━━━ Material provided
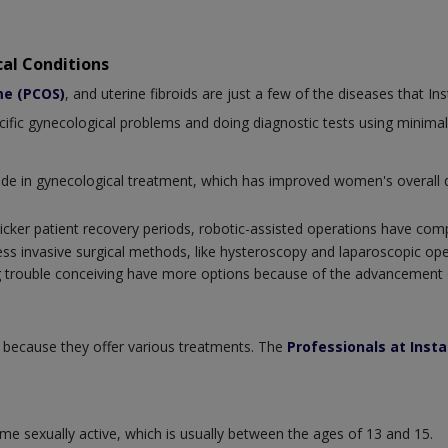
al Conditions
me (PCOS)
, and uterine fibroids are just a few of the diseases that I
ecific gynecological problems and doing diagnostic tests using minimal
e in gynecological treatment, which has improved women's overall qu
icker patient recovery periods, robotic-assisted operations have com
less invasive surgical methods, like hysteroscopy and laparoscopic op
 trouble conceiving have more options because of the advancement o
 because they offer various treatments. The
Professionals at Inst
e sexually active, which is usually between the ages of 13 and 15.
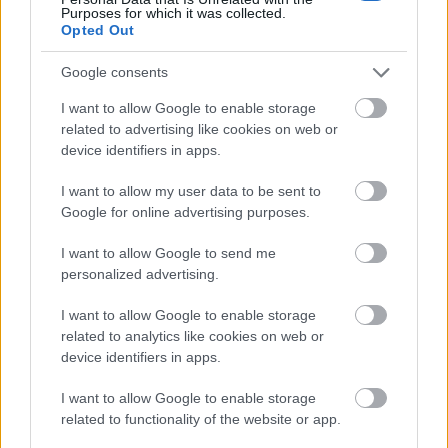
Gentle steam rises subtly from the surface,
Purposes for which it was collected.
reinforcing the impression that the beverage is hot
Opted Out
and freshly prepared. The glass cup rests on a
Google consents
matching clear saucer placed on a rustic wooden
table with visible grain textures and natural
I want to allow Google to enable storage
imperfections that add warmth and authenticity to
related to advertising like cookies on web or
the composition. Near the base of the cup, fresh
device identifiers in apps.
tarragon sprigs are arranged casually on the table,
their slender green leaves adding texture,
I want to allow my user data to be sent to
freshness, and botanical detail to the image.
Google for online advertising purposes.
To the left side of the composition stands a small
I want to allow Google to send me
framed chalkboard sign positioned upright on the
personalized advertising.
table. Written in clean handwritten chalk lettering,
the board identifies the beverage as morning
I want to allow Google to enable storage
tarragon tea and highlights several wellness-
related to analytics like cookies on web or
oriented benefits associated with the herbal drink.
device identifiers in apps.
The listed phrases emphasize themes such as
increased energy, digestive support, wellness, and
I want to allow Google to enable storage
natural detoxification. Small green checkmarks next
related to functionality of the website or app.
to each phrase visually reinforce the healthy and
━━━━━━
Goal of the exercise: All of the listing above must be output exactly, except for its pictures.

Solution below:
al Conditions
me (PCOS)
, and uterine fibroids are just a few of the diseases that I
ecific gynecological problems and doing diagnostic tests using minimal
e in gynecological treatment, which has improved women's overall qu
icker patient recovery periods, robotic-assisted operations have com
less invasive surgical methods, like hysteroscopy and laparoscopic op
 trouble conceiving have more options because of the advancement o
 because they offer various treatments. The
Professionals at Inst
e sexually active, which is usually between the ages of 13 and 15.
Gentle steam rises subtly from the surface,
Purposes for which it was collected.
reinforcing the impression that the beverage is hot
Opted Out
and freshly prepared. The glass cup rests on a
Google consents
matching clear saucer placed on a rustic wooden
table with visible grain textures and natural
I want to allow Google to enable storage
imperfections that add warmth and authenticity to
related to advertising like cookies on web or
the composition. Near the base of the cup, fresh
device identifiers in apps.
tarragon sprigs are arranged casually on the table,
their slender green leaves adding texture,
I want to allow my user data to be sent to
freshness, and botanical detail to the image.
Google for online advertising purposes.
To the left side of the composition stands a small
I want to allow Google to send me
framed chalkboard sign positioned upright on the
personalized advertising.
table. Written in clean handwritten chalk lettering,
the board identifies the beverage as morning
I want to allow Google to enable storage
tarragon tea and highlights several wellness-
related to analytics like cookies on web or
oriented benefits associated with the herbal drink.
device identifiers in apps.
The listed phrases emphasize themes such as
increased energy, digestive support, wellness, and
I want to allow Google to enable storage
natural detoxification. Small green checkmarks next
related to functionality of the website or app.
to each phrase visually reinforce the healthy and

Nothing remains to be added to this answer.